The Institute of the Black World and Atlanta as Black Intellectual Mecca in the 1970s


In the August 1971 issue of Ebony Magazine, which examined the South after the civil rights movement, editor John H. Johnson explained,

Today with the legal maneuvering almost complete and the long-sought civil rights laws firmly on the records, many blacks are looking backward to the land of their birth. They are wondering what the South is really like today. 1

Though the issue featured a wide range of contributions, its centerpiece was journalist Phyl (Phyllis) Garland’s “Black Mecca of the South,” on Atlanta. The article examined African American business, educational, and religious developments, concluding that black Atlantans were positioned to lead in the emerging post-civil rights movement era.2 In her discussion of Atlanta’s black colleges, Garland briefly mentions “Dr. Vincent Harding’s Institute of the Black World.” Though the article never mentions the Institute’s purpose, the IBW was central to the formation of Atlanta as a black intellectual Mecca in the 1970s.

Vincent Harding, then a professor at Spelman College, Stephen Henderson, a professor at Morehouse, and other scholar-activists had founded the Institute of the Black World in 1969 to use their minds “in the service of the Black community.”3 Six months after Martin Luther King, Jr.’s assassination, Harding, Henderson, and other Atlanta University Center (AUC) faculty members had first proposed the creation of The W. E. B. Du Bois Institute for Advanced Afro-American Studies, which sought to institutionalize Black Studies at the AUC.4

But Harding’s promotion of Black Studies failed to take root at the AUC, and the renamed Institute of the Black World joined forces with the Martin Luther King Center in the spring of 1969. However, the IBW eventually also separated from the MLK Center in 1970 because of ideological differences. Thus, by the time Garland mentions the IBW in her 1971 article on Atlanta, the IBW was fully independent of the AUC colleges and the King Center and ready to chart its own path on Atlanta’s activist landscape. During its existence the members of the IBW evaluated black studies, formulated a black political agenda for 1970s elections, and mediated ideological splits among black activists that occurred in the mid-1970s.

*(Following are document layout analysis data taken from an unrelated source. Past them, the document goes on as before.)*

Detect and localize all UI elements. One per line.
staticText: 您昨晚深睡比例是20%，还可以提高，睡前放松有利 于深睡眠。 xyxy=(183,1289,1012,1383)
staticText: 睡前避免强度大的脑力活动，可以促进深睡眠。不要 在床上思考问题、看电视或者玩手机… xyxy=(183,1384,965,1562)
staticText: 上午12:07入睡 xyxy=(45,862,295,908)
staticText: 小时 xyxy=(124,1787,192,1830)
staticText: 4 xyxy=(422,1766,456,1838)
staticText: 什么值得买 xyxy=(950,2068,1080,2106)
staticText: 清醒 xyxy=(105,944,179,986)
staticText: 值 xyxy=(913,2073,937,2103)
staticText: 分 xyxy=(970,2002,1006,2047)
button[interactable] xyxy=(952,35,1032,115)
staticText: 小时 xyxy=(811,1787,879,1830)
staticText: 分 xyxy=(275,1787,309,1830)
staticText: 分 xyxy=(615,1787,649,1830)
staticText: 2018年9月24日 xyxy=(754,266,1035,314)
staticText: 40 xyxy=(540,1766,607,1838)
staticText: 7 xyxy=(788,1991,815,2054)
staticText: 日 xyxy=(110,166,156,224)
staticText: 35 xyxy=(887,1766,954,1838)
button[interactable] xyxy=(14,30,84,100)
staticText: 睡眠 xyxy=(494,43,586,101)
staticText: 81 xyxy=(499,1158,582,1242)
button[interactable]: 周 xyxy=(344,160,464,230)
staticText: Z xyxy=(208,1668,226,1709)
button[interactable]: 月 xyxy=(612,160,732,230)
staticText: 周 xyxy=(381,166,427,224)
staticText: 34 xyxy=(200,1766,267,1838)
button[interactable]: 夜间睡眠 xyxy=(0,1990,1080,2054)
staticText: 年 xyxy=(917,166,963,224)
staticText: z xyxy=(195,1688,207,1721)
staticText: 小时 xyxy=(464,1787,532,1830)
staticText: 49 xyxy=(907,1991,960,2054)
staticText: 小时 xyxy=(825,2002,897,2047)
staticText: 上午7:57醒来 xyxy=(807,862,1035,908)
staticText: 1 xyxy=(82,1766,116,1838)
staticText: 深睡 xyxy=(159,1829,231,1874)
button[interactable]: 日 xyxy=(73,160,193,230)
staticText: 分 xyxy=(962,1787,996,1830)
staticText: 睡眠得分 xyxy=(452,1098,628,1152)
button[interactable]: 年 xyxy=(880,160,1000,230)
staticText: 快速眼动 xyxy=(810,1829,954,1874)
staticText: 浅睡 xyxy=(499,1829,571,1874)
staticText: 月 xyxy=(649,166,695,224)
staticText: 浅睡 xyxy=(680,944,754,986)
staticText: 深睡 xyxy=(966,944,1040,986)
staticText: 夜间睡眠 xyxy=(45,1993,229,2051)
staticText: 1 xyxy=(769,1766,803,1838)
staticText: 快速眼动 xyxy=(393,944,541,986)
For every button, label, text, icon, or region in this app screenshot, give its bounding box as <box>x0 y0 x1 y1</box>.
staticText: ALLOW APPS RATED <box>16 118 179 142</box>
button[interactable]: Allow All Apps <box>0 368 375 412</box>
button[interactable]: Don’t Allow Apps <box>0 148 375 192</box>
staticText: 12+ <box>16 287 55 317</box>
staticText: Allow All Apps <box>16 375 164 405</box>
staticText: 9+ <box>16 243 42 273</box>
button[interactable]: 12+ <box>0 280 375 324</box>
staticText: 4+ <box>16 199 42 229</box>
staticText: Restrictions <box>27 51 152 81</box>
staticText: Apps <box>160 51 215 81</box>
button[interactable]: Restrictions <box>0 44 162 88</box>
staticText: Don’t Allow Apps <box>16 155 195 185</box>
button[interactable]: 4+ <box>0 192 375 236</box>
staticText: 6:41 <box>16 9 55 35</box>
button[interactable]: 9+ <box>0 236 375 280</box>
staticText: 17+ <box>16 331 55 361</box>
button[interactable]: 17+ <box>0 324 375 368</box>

Vincent Harding PAPERS, STUART A. ROSE MANUSCRIPT, ARCHIVES, AND RARE BOOK LIBRARY, EMORY UNIVERSITY.

Unfortunately, the exploits of the IBW remained only vivid memories for its members and others influenced by the organization, leaving a scholarly void. Like Garland’s passing reference, the IBW, by the late 1990s, was an ephemeral recollection.

My book The Challenge of Blackness traces the history of the IBW from its founding in 1969 to its close in the early 1980s, detailing how Vincent Harding encouraged an amazing collection of intellectuals, activists, and artists to affiliate with the IBW. The list of people who supported, planned, organized, and wrote on behalf of the IBW included Katherine Dunham, Ossie Davis, Margaret Walker Alexander, St. Clair Drake, John Henrik Clark, C. T. Vivian, C. L. R. James, Walter Rodney, Ella Baker, Sylvia Wynter, George Beckford, Lerone Bennett, Joyce Ladner, and many others. As I argue in The Challenge of Blackness, the depth and variety of scholar-activists at the IBW made it the greatest collection of black intellectual talent in post–World War II America.

Despite the IBW’s ability to organize such a wide array of scholar-activists around its concept of black activist think-tank, few scholars have thought of Atlanta as a black intellectual community on par with Harlem of the 1920s, Chicago of the 1930s, or the professors that defined Howard University in Washington, DC. However, this oversight has slowly begun to change. More recently, Aldon D. Morris’s The Scholar Denied and Maurice Hobson’s The Legend of the Black Mecca have begun to correct this oversight. Morris’ examination of W. E. B. Du Bois’s Atlanta University School of Sociology and the Atlanta Conferences is vital to understanding the Vincent Harding’s inspiration to create the Institute of the Black World in the Atlanta University Center a half-decade later. And Hobson’s forthcoming book, which focuses on the mid-1970s through the 1996 Olympics, shows the intellectual vacuum that occurred after the IBW’s closing in the early 1980s. Radical race and class analysis was rare in the aftermath of the institute, and hip-hop, as Hobson shows, fills this critical space.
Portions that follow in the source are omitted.